Can We Stop Overprescribing Antibiotics? Readers Speak Out

Laura A. Stokowski, RN, MS

| Disclosures | July 17, 2014
 

What If It Is Really Bacterial?

Uncertainty about a patient's diagnosis and whether antibiotics are truly necessary is a common theme among clinicians' comments to the Medscape antibiotic prescribing survey, with good reason. In a study of adults presenting with acute cough, clinicians expressed diagnostic uncertainty in 16% of the visits.[8]

"It is an uncomfortable reality," admits Dr. Bartlett. "Clinicians take the safe road -- it might not be the right road, but it's safe. They are weighing the probability of an adverse reaction to antibiotics against the consequences of an erroneous diagnosis, and choosing the safe side."

Dr. Robert Glatter, Attending Physician in the Department of Emergency Medicine at Lenox Hill Hospital in New York City, acknowledges that diagnostic uncertainty could be behind the tendency to overprescribe. "Several recent high-profile cases of sepsis in young children have heightened our awareness that subtle presentations can mask serious illness. Unfortunately, this tends to have the opposite effect on prescribing. Instead of scaling back, these horrific cases prompt clinicians to prescribe antibiotics when they might not be indicated. Other times, it's the complications that we fear. If we don't treat the sore throat, is it going to turn into a peritonsillar abscess?"

Embedded in the issue of uncertainty is the challenge of having timely laboratory evidence to show whether the patient's symptoms are caused by a virus or a bacteria. "One can't always be certain, short of doing unnecessarily invasive tests," argues a pediatric clinician. "Guidelines are vague. Persistent bacterial bronchitis has recently been described, but no one has clear guidelines for diagnosis. So I sometimes prescribe on the basis of unusually prolonged or severe symptoms." Dr. Glatter agrees that we need "better ways to pick up bacterial infection early on. Such markers of infection as C-reactive protein and procalcitonin may have a role here, and PCR tests that can distinguish bacterial DNA are on the horizon."
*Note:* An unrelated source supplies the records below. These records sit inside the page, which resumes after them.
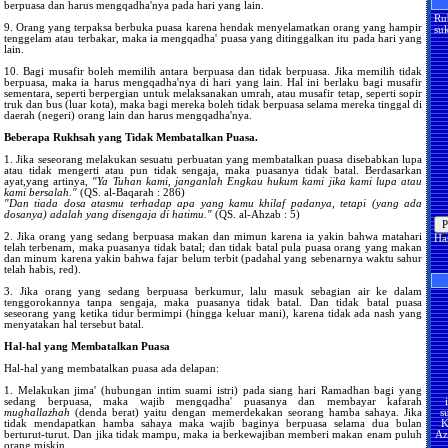
berpuasa dan harus mengqadha'nya pada hari yang lain.
Ru
9. Orang yang terpaksa berbuka puasa karena hendak menyelamatkan orang yang hampir
suk
tenggelam atau terbakar, maka ia mengqadha' puasa yang ditinggalkan itu pada hari yang
lain.
10. Bagi musafir boleh memilih antara berpuasa dan tidak berpuasa. Jika memilih tidak
berpuasa, maka ia harus mengqadha'nya di hari yang lain. Hal ini berlaku bagi musafir
sementara, seperti berpergian untuk melaksanakan umrah, atau musafir tetap, seperti sopir
truk dan bus (luar kota), maka bagi mereka boleh tidak berpuasa selama mereka tinggal di
daerah (negeri) orang lain dan harus mengqadha'nya.
Beberapa Rukhsah yang Tidak Membatalkan Puasa.
1. Jika seseorang melakukan sesuatu perbuatan yang membatalkan puasa disebabkan lupa
atau tidak mengerti atau pun tidak sengaja, maka puasanya tidak batal. Berdasarkan
ayat,yang artinya,
"Ya Tuhan kami, janganlah Engkau hukum kami jika kami lupa atau
kami bersalah."
(QS. al-Baqarah : 286)
"Dan tiada dosa atasmu terhadap apa yang kamu khilaf padanya, tetapi (yang ada
dosanya) adalah yang disengaja di hatimu."
(QS. al-Ahzab : 5)
2. Jika orang yang sedang berpuasa makan dan mimun karena ia yakin bahwa matahari
Ha
telah terbenam, maka puasanya tidak batal; dan tidak batal pula puasa orang yang makan
dan minum karena yakin bahwa fajar belum terbit (padahal yang sebenarnya waktu sahur
telah habis, red).
3. Jika orang yang sedang berpuasa berkumur, lalu masuk sebagian air ke dalam
tenggorokannya tanpa sengaja, maka puasanya tidak batal. Dan tidak batal puasa
seseorang yang ketika tidur bermimpi (hingga keluar mani), karena tidak ada nash yang
menyatakan hal tersebut batal.
Hal-hal yang Membatalkan Puasa
Hal-hal yang membatalkan puasa ada delapan:
1. Melakukan jima' (hubungan intim suami istri) pada siang hari Ramadhan bagi yang
sedang berpuasa, maka wajib mengqadha' puasanya dan membayar kafarah
s
mughallazhah
(denda berat) yaitu dengan memerdekakan seorang hamba sahaya. Jika
K
tidak mendapatkan hamba sahaya maka wajib baginya berpuasa selama dua bulan
Az
berturut-turut. Dan jika tidak mampu, maka ia berkewajiban memberi makan enam puluh
U
orang miskin.
da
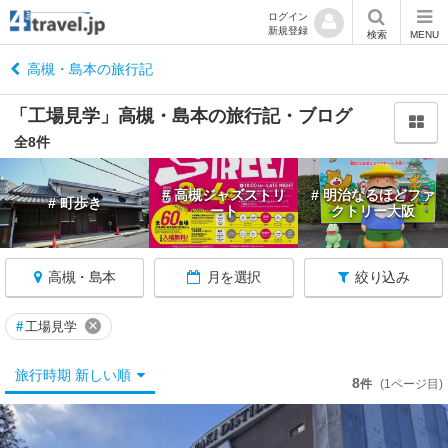
ログイン
新規登録
閉
検索
MENU
じ
る
高槻・島本の旅行記
「工場見学」高槻・島本の旅行記・ブログ
全8件
大
# 高槻ジャズストリ
# 明治なるほどファ
# 町歩き
阪
ート
クトリー大阪
へ
戻
る
高槻・島本
月を選択
絞り込み
大
×
#
工場見学
阪
す
旅行時期 新しい順
8
件
(1ページ目)
べ
て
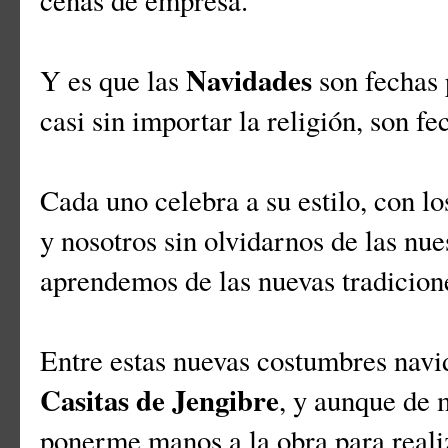
cenas de empresa.
Navidades
Y es que las
son fechas p
casi sin importar la religión, son fe
Cada uno celebra a su estilo, con lo
y nosotros sin olvidarnos de las nu
aprendemos de las nuevas tradicion
Entre estas nuevas costumbres navid
Casitas de Jengibre
, y aunque de 
ponerme manos a la obra para realiz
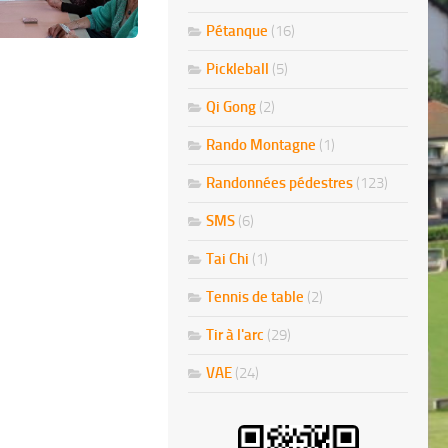
Pétanque
(16)
Pickleball
(5)
Qi Gong
(2)
Rando Montagne
(1)
Randonnées pédestres
(123)
SMS
(6)
Tai Chi
(1)
Tennis de table
(2)
Tir à l'arc
(29)
VAE
(24)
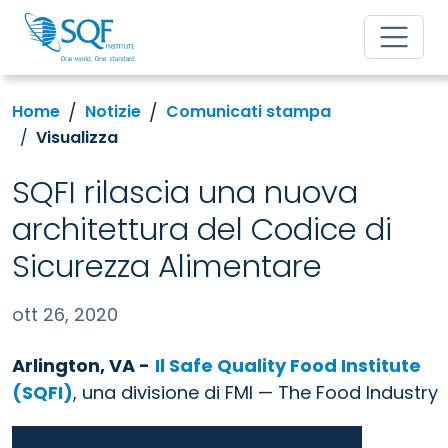
Home
Notizie
Comunicati stampa
Visualizza
SQFI rilascia una nuova
architettura del Codice di
Sicurezza Alimentare
ott 26, 2020
Arlington, VA -
Il Safe Quality Food Institute
(SQFI)
, una divisione di FMI — The Food
Industry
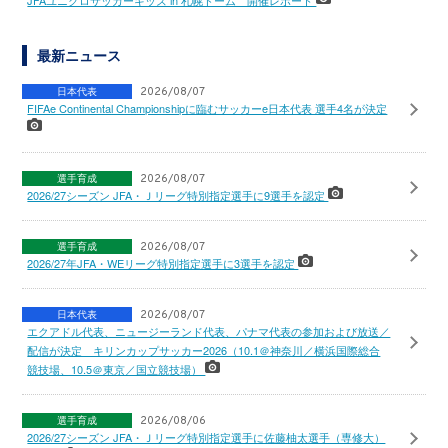
JFAユニクロサッカーキッズ in 札幌ドーム 開催レポート
最新ニュース
日本代表
2026/08/07
FIFAe Continental Championshipに臨むサッカーe日本代表 選手4名が決定
選手育成
2026/08/07
2026/27シーズン JFA・Ｊリーグ特別指定選手に9選手を認定
選手育成
2026/08/07
2026/27年JFA・WEリーグ特別指定選手に3選手を認定
日本代表
2026/08/07
エクアドル代表、ニュージーランド代表、パナマ代表の参加および放送／
配信が決定 キリンカップサッカー2026（10.1＠神奈川／横浜国際総合
競技場、10.5＠東京／国立競技場）
選手育成
2026/08/06
2026/27シーズン JFA・Ｊリーグ特別指定選手に佐藤柚太選手（専修大）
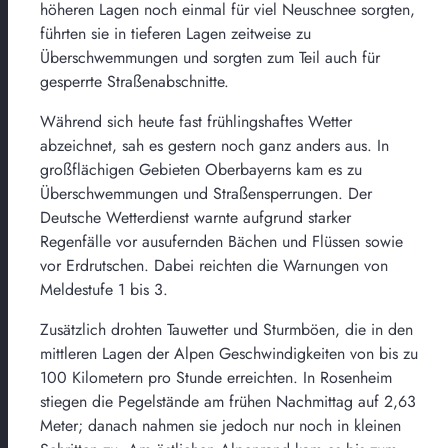
höheren Lagen noch einmal für viel Neuschnee sorgten,
führten sie in tieferen Lagen zeitweise zu
Überschwemmungen und sorgten zum Teil auch für
gesperrte Straßenabschnitte.
Während sich heute fast frühlingshaftes Wetter
abzeichnet, sah es gestern noch ganz anders aus. In
großflächigen Gebieten Oberbayerns kam es zu
Überschwemmungen und Straßensperrungen. Der
Deutsche Wetterdienst warnte aufgrund starker
Regenfälle vor ausufernden Bächen und Flüssen sowie
vor Erdrutschen. Dabei reichten die Warnungen von
Meldestufe 1 bis 3.
Zusätzlich drohten Tauwetter und Sturmböen, die in den
mittleren Lagen der Alpen Geschwindigkeiten von bis zu
100 Kilometern pro Stunde erreichten. In Rosenheim
stiegen die Pegelstände am frühen Nachmittag auf 2,63
Meter; danach nahmen sie jedoch nur noch in kleinen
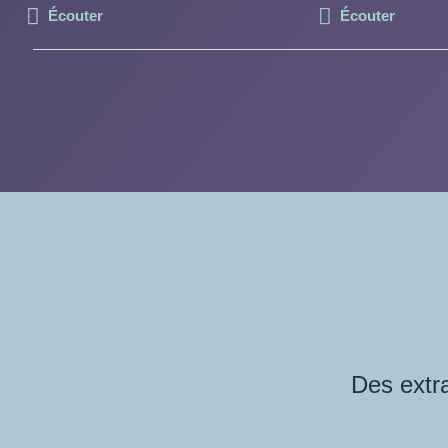
Écouter
Écouter
Des extra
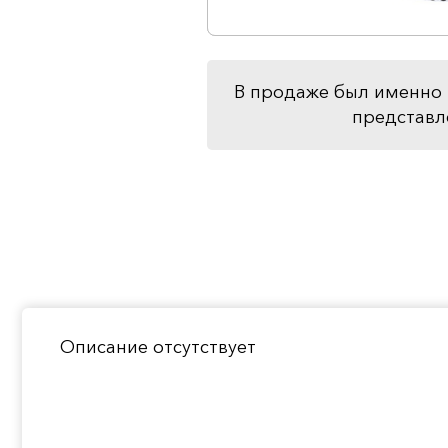
В продаже был именно 
представл
Описание отсутствует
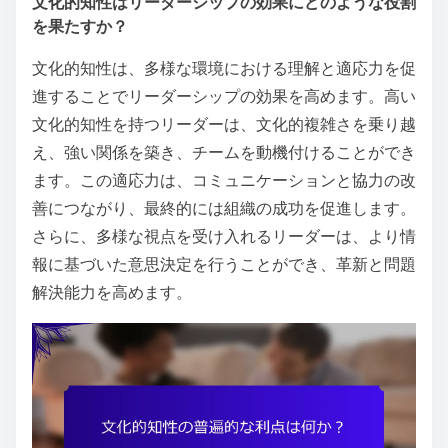
文化的知性はリーダーシップの効果にどのような役割
を果たすか？
文化的知性は、多様な環境における理解と適応力を促
進することでリーダーシップの効果を高めます。高い
文化的知性を持つリーダーは、文化的複雑さを乗り越
え、強い関係を築き、チームを動機付けることができ
ます。この適応力は、コミュニケーションと協力の改
善につながり、最終的には組織の成功を促進します。
さらに、多様な視点を受け入れるリーダーは、より情
報に基づいた意思決定を行うことができ、革新と問題
解決能力を高めます。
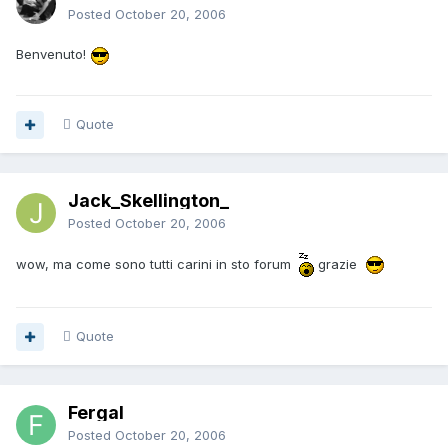
Posted
October 20, 2006
Benvenuto!
Quote
Jack_Skellington_
Posted
October 20, 2006
wow, ma come sono tutti carini in sto forum
grazie
Quote
Fergal
Posted
October 20, 2006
A family nurse practitioner also deals with uncertainty about the ability to ensure that the patient's outcome is good without antibiotics. "If I am uncertain whether the patient will follow up if more severe symptoms develop -- for example, an unreliable parent, a drug-dependent patient, or an elderly person with transportation issues -- I will sometimes prescribe sooner than I would have otherwise."

For some clinicians, uncertainty is closely tied to litigation concerns. An orthopedic surgeon confesses that at times he prescribes antibiotics "to treat my own uncertainty. If I am uncertain about the probable course of the patient's illness, I will treat with antibiotics and avoid the repercussions if the end result turns out bad."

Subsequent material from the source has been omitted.